The South African Mail and Guardian reported that there is an international scramble for the wealth of the Congo and that "billions of dollars will be made." Juxtaposed to the billions to be made and the estimated $1 billion that left Katanga province in 2005, is the unending suffering of the average Congolese. One Congolese miner interviewed by Global Witness says "We know that the Congo is rich. But despite this - we do not even have enough to eat. Only one category of people profits." Congolese live on an average of $100 per year and 80 percent of the population lives on 30 cents per day. The Congo is a classic case of modern day serfdom and the depravity of those seeking to benefit at the expense of others even if millions more Congolese must die. Surely, King Leopold II would have a rye smile on his face knowing that over 100 years later the plunder and pillage that he began continues uninterrupted with impunity.
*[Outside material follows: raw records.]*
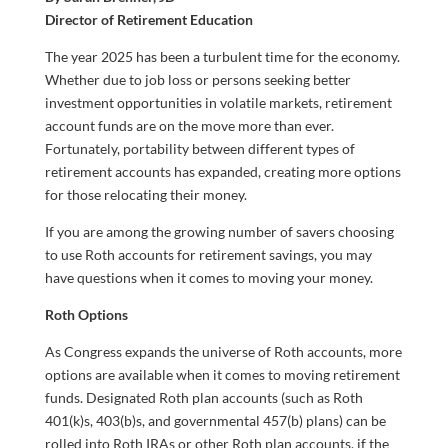
Director of Retirement Education
The year 2025 has been a turbulent time for the economy.
Whether due to job loss or persons seeking better
investment opportunities in volatile markets, retirement
account funds are on the move more than ever.
Fortunately, portability between different types of
retirement accounts has expanded, creating more options
for those relocating their money.
If you are among the growing number of savers choosing
to use Roth accounts for retirement savings, you may
have questions when it comes to moving your money.
Roth Options
As Congress expands the universe of Roth accounts, more
options are available when it comes to moving retirement
funds. Designated Roth plan accounts (such as Roth
401(k)s, 403(b)s, and governmental 457(b) plans) can be
rolled into Roth IRAs or other Roth plan accounts, if the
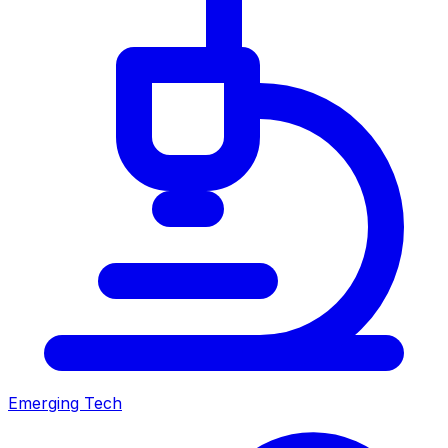
Emerging Tech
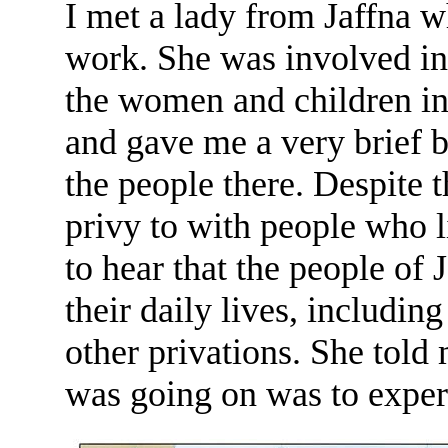
I met a lady from Jaffna 
work. She was involved in 
the women and children in 
and gave me a very brief b
the people there. Despite 
privy to with people who l
to hear that the people of
their daily lives, including
other privations. She told
was going on was to experi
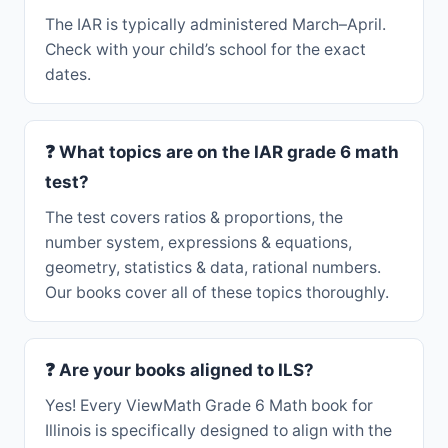
The IAR is typically administered March–April.
Check with your child’s school for the exact
dates.
❓ What topics are on the IAR grade 6 math
test?
The test covers ratios & proportions, the
number system, expressions & equations,
geometry, statistics & data, rational numbers.
Our books cover all of these topics thoroughly.
❓ Are your books aligned to ILS?
Yes! Every ViewMath Grade 6 Math book for
Illinois is specifically designed to align with the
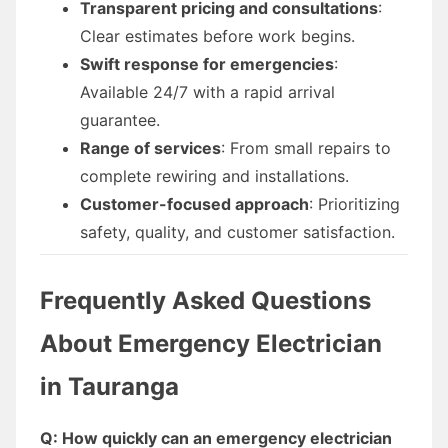
Transparent pricing and consultations
:
Clear estimates before work begins.
Swift response for emergencies
:
Available 24/7 with a rapid arrival
guarantee.
Range of services
: From small repairs to
complete rewiring and installations.
Customer-focused approach
: Prioritizing
safety, quality, and customer satisfaction.
Frequently Asked Questions
About Emergency Electrician
in Tauranga
Q: How quickly can an emergency electrician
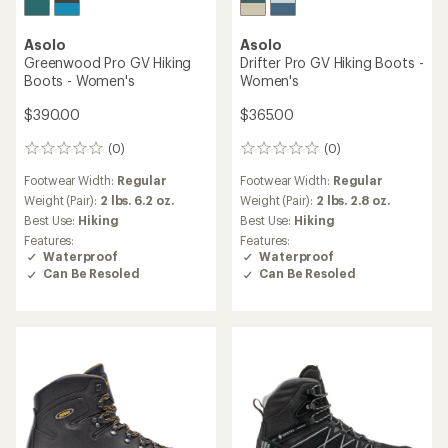
Asolo
Asolo
Greenwood Pro GV Hiking
Drifter Pro GV Hiking Boots -
Boots - Women's
Women's
$390.00
$365.00
(0)
(0)
0
0
reviews
reviews
Footwear Width:
Regular
Footwear Width:
Regular
Weight (Pair):
2 lbs. 6.2 oz.
Weight (Pair):
2 lbs. 2.8 oz.
Best Use:
Hiking
Best Use:
Hiking
Features:
Features:
Waterproof
Waterproof
Can Be Resoled
Can Be Resoled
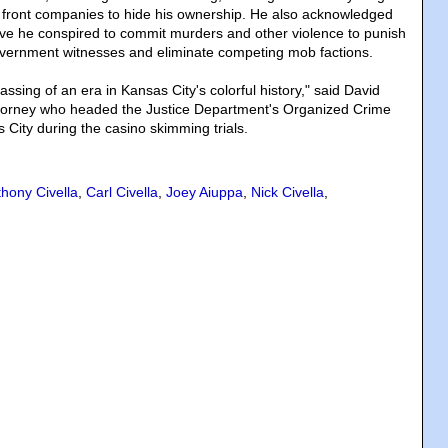
 front companies to hide his ownership. He also acknowledged
ve he conspired to commit murders and other violence to punish
overnment witnesses and eliminate competing mob factions.
assing of an era in Kansas City's colorful history," said David
attorney who headed the Justice Department's Organized Crime
 City during the casino skimming trials.
hony Civella
,
Carl Civella
,
Joey Aiuppa
,
Nick Civella
,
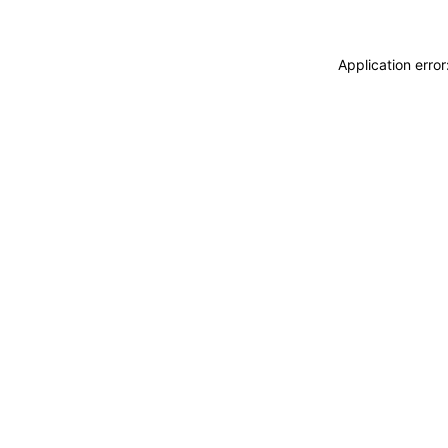
Application erro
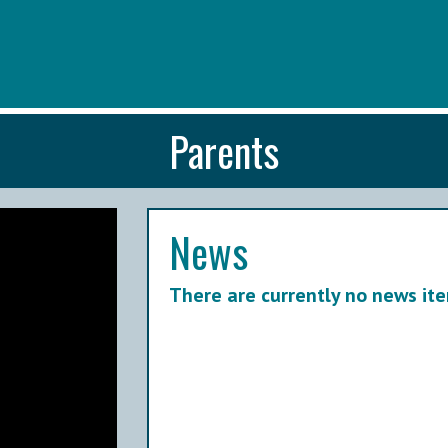
Parents
News
There are currently no news ite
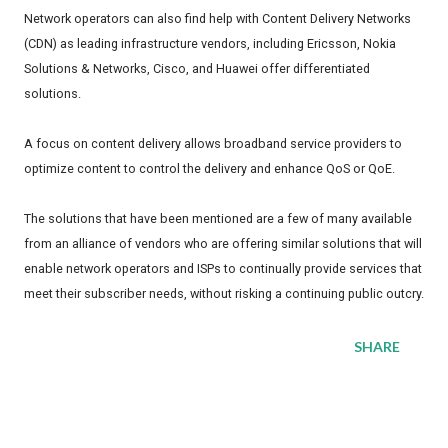
Network operators can also find help with Content Delivery Networks
(CDN) as leading infrastructure vendors, including Ericsson, Nokia
Solutions & Networks, Cisco, and Huawei offer differentiated
solutions.
A focus on content delivery allows broadband service providers to
optimize content to control the delivery and enhance QoS or QoE.
The solutions that have been mentioned are a few of many available
from an alliance of vendors who are offering similar solutions that will
enable network operators and ISPs to continually provide services that
meet their subscriber needs, without risking a continuing public outcry.
SHARE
According to Global Witness, the majority of the contracts signed over the past five years give the Congo less than 25% share and in some cases, significantly less. An example of the type of deals signed is represented by the worlds richest copper mine, Tenke Fungurume; the foreign companies Phelps Dodge of Phoenix, Arizona and Tenke Mining Corp. of British Columbia, Canada own 82.5%, while the Congo owns a paltry 17.5% of its own resources through the parastatal, Gecamines. Many of these contracts are signed for an entire generation, 30 - 40 years, which for all intents and purposes condemn a generation of Congolese to serfdom and poverty, whereby their resources are plundered to benefit foreign corporations. In fact, Global Witness reports that deals signed with Phelps Dodge, Global Enterprises Corporate Ltd and Kinross-Forrest (Kinross Gold Corporation of Toronto, Canada and George Forrest International of Belgium) deliver 70 percent of the Congo's known copper reserves to these foreign corporations.

Should the pilfering continue unchecked, Katanga province will serve as a precursor of what is to come for the entire country. The province is under government control, unlike some of the other eastern provinces embroiled in conflict, yet the people are subject to abject poverty and deprivation. While the world's eyes are on the upcoming July 30th elections, the wealth is going out the back door at warp speed. This reinforces what Congolese say is the under-belly of the election process whereby the international community is working feverishly and spending heavily to legitimize the current client regime so that the unfettered pilfering of the Congo can continue (See interview with Georges Nzongola-Ntalaja by Pambazuka News).

A window of opportunity exists to break the cycle of pillage of the Congo's human and natural resources; a process, which began in its modern form under King Leopold II of Belgium in 1885, continued under Belgium Colonialism for a half-century and perpetuated for over 3 decades by the Western-imposed and backed dictator Mobutu Sese Seko.

The underdevelopment and impoverishment of an entire generation is being carried out while a perverse alliance between corrupt government officials and big business line their pockets. Surely such a proposition is repulsive to any nation or people who claim to be moral, just or civilized. No human rights group or concerned celebrity can claim to be fighting poverty with any moral veracity and be silent or ignore the plunder and rape of the Congo. People of conscience and goodwill can hardly sit idly and do nothing as another generation of Congolese is in the process of being condemned to forced labor, poverty, and mass death.